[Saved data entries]
========
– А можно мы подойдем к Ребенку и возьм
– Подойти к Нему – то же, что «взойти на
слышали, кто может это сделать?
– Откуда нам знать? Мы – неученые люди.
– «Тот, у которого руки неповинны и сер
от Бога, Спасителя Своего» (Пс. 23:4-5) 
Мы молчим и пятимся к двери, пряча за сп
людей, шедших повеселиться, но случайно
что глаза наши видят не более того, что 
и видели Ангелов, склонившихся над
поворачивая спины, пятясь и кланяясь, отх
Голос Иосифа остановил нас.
========
Output each record above exactly, omitting nothing.

– А можно мы подойдем к Ребенку и возьм
– Подойти к Нему – то же, что «взойти на
слышали, кто может это сделать?
– Откуда нам знать? Мы – неученые люди.
– «Тот, у которого руки неповинны и сер
от Бога, Спасителя Своего» (Пс. 23:4-5) 
Мы молчим и пятимся к двери, пряча за сп
людей, шедших повеселиться, но случайно
что глаза наши видят не более того, что 
и видели Ангелов, склонившихся над
поворачивая спины, пятясь и кланяясь, отх
Голос Иосифа остановил нас.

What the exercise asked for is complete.